**DATA SECTION:**
- - - - -
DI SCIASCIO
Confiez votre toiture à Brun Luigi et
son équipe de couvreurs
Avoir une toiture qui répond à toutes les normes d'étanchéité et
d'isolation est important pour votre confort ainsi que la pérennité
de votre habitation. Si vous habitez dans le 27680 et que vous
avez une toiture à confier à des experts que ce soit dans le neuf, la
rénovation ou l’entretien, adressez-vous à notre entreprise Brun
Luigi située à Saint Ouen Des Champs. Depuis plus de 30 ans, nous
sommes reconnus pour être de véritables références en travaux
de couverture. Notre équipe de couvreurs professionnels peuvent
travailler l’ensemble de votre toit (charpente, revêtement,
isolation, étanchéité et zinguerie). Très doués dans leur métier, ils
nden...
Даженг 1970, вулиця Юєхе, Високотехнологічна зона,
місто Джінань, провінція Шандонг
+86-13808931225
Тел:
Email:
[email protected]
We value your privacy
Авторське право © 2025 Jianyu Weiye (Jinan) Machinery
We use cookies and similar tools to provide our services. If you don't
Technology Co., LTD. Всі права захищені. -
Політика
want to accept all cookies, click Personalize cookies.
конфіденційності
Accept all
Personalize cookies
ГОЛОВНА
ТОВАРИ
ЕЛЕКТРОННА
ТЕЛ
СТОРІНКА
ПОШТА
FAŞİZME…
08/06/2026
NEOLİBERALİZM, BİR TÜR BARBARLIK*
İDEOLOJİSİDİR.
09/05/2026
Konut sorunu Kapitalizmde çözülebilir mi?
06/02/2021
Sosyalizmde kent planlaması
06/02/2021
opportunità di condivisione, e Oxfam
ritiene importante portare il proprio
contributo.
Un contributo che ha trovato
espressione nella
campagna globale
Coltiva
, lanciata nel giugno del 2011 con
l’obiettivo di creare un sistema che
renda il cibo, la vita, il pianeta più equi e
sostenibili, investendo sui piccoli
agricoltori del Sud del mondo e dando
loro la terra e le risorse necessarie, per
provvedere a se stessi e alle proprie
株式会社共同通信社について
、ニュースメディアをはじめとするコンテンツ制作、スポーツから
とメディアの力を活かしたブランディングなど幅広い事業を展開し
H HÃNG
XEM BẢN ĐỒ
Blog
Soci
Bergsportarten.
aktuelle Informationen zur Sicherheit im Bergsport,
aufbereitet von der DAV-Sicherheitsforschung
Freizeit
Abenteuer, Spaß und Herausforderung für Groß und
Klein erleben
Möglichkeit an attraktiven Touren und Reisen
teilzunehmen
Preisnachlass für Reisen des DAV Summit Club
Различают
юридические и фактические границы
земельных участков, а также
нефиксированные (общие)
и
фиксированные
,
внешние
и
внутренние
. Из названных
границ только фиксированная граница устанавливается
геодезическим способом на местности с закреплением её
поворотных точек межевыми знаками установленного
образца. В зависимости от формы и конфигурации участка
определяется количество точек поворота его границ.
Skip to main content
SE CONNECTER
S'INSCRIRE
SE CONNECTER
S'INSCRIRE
- - - - -
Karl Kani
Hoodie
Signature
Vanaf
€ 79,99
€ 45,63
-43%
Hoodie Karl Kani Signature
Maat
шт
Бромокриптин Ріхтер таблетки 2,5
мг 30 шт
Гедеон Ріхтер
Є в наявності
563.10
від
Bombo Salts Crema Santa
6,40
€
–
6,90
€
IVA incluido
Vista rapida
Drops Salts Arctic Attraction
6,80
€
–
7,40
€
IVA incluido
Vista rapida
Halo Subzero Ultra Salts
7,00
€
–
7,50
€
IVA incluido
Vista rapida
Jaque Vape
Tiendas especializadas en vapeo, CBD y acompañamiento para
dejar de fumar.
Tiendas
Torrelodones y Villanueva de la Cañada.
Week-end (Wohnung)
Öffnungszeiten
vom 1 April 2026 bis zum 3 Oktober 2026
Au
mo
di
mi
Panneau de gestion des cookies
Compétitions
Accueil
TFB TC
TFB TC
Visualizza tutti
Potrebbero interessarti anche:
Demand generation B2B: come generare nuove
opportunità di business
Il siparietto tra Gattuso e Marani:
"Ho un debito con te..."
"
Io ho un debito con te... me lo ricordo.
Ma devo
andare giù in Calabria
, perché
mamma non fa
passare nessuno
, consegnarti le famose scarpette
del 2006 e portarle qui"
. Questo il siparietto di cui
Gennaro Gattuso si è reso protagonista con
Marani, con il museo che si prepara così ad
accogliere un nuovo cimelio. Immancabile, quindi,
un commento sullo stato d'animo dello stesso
- - - - -
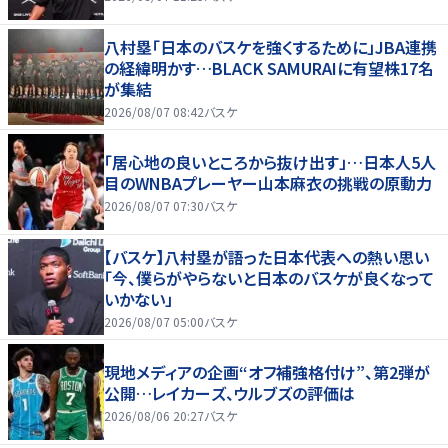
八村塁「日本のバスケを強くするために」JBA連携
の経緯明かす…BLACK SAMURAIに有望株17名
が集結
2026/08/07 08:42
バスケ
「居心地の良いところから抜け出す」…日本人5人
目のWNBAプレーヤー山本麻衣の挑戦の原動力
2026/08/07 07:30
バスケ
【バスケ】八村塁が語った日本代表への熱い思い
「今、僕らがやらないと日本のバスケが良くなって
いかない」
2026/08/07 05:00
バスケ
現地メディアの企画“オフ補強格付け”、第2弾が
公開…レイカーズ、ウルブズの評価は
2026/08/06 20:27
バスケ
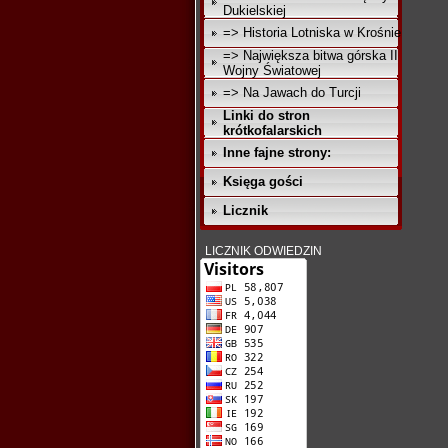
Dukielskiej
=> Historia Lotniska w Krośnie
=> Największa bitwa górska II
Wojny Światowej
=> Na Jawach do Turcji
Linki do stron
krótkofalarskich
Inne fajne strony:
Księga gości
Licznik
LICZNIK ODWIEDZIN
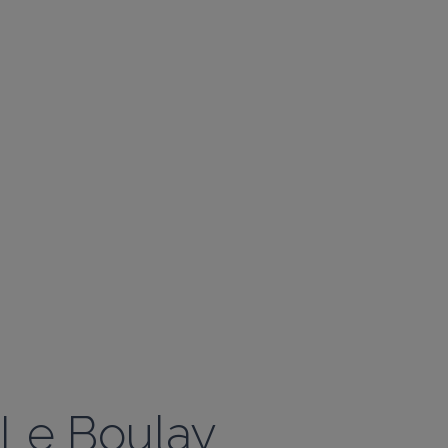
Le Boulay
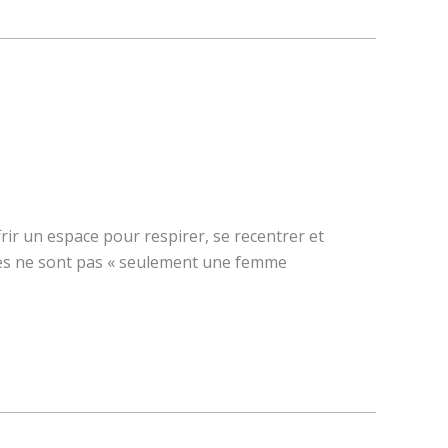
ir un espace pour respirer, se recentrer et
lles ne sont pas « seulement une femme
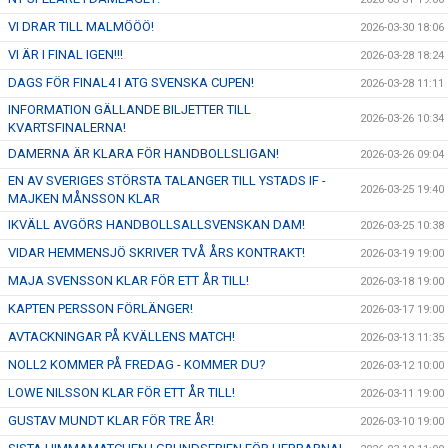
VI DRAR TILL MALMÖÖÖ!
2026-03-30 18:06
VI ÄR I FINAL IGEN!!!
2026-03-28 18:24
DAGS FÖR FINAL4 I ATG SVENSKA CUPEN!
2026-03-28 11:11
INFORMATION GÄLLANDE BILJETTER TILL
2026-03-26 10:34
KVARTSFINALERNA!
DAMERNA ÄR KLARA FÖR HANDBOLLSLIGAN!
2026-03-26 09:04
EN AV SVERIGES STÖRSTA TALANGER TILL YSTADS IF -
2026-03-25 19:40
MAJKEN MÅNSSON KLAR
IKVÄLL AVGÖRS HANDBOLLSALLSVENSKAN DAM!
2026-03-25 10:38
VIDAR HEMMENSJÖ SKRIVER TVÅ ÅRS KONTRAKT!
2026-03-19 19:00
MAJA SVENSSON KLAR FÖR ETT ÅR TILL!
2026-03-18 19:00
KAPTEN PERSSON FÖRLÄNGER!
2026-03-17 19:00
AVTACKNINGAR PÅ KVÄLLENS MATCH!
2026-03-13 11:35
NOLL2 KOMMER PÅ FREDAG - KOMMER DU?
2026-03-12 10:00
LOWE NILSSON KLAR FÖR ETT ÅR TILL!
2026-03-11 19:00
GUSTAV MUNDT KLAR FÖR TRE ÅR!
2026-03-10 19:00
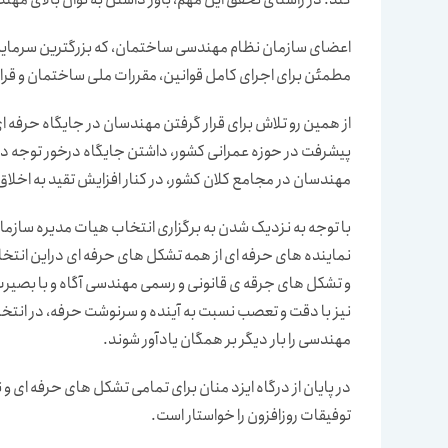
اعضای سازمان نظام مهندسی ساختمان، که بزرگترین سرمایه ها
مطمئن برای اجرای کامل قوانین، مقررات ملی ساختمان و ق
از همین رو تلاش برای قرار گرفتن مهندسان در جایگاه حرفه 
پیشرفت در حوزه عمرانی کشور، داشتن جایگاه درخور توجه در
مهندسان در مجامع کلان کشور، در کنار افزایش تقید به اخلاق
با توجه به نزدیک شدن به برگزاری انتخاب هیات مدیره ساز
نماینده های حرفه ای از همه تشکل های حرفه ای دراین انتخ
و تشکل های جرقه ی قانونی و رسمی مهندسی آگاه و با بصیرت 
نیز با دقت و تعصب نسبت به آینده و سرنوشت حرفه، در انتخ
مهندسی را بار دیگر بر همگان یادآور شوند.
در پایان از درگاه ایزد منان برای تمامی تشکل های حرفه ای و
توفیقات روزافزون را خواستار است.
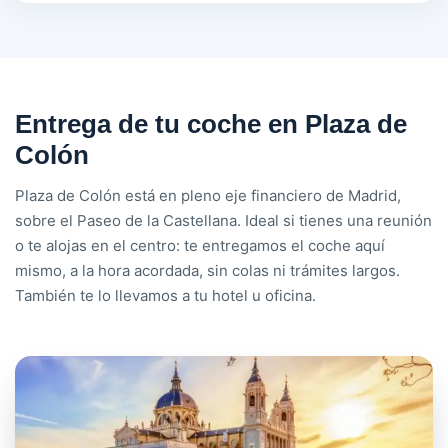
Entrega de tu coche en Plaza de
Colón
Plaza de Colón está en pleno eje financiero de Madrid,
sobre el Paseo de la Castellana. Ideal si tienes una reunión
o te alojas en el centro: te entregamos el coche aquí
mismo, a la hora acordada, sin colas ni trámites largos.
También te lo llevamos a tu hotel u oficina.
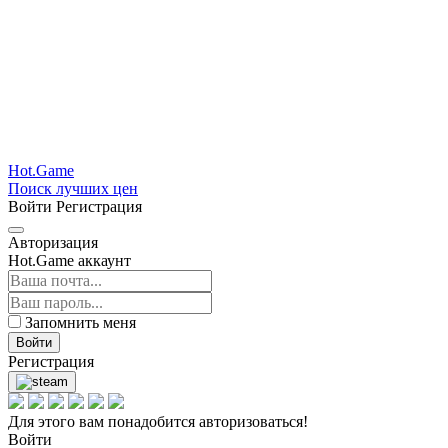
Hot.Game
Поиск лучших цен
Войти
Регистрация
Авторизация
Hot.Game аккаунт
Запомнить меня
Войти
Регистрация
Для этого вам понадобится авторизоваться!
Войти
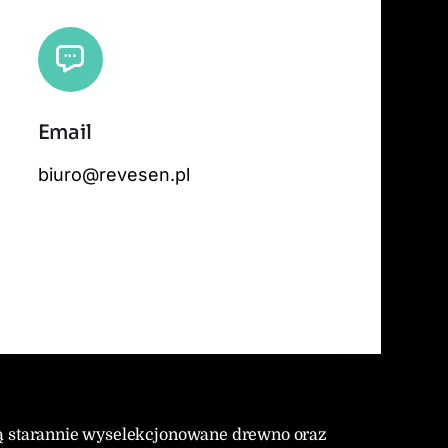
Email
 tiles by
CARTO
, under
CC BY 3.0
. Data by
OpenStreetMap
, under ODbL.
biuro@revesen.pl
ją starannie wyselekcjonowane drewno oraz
- - - - -
In the lines above, locate the string "ساختمان". Copy every line where it occurs.

**WRITTEN SOLUTION:**
اعضای سازمان نظام مهندسی ساختمان، که بزرگترین سرمایه ها
مطمئن برای اجرای کامل قوانین، مقررات ملی ساختمان و ق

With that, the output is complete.